Thursday, January 22, 2009

Scarey stuff

Pandemic flu planning.

I'm in charge for my practice. I was quite relaxed until I started reading the official planning docs. Don't mean to worry you but thought you might be interested in some official figures. These are being used as a basis for planning and for once planning is on the basis of a worst-case scenario. But that shouldn't reassure you. That ranges are actually not that broad.

When it comes (as it inevitably will, we just don't know when) 50% of population is likely to get it (either in one or more than one waves, each wave lasting 8-15 weeks, with first wave peaking 50 days after the virus arrives in the UK, which in turn will be about 4 weeks after it erupts wherever). That's 30 million people.

25% will get complications. 7.5 million people.

4-5% will need hospitalising. 1.2 million people if its 4%. The UK has about 390 beds per 100k population, so about 234k beds.

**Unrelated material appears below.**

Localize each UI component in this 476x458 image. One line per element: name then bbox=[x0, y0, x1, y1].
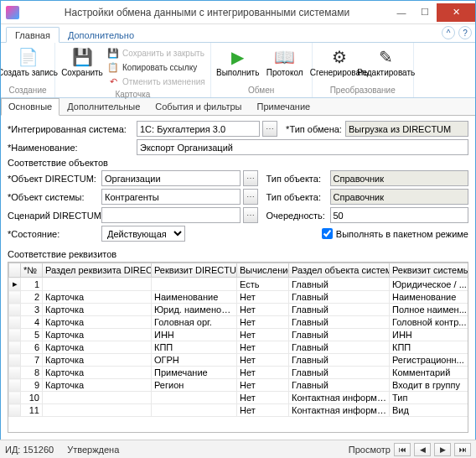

1-1.5% will need intensive care. 300k. There are only 3500 ITU or high dependency beds in the UK including the specialist beds in cardiothoracic centres, trauma beds and the like. There a re a small number of paediatric ITU beds in addition to that.

2.5% potential mortality. That is three quarters of a million people.

Staff absence at any time (including health workers) expected to run at 25% (closer to 35% for smaller businesses) so fewer nurses/medics, tanker drivers, electricity engineers etc. Schools will be closed reducing the number of people able to work further. Of course, some people will not go to work to try and avoid exposing their families, which will make matters even worse.

Lets hope it doesn't come till the next century.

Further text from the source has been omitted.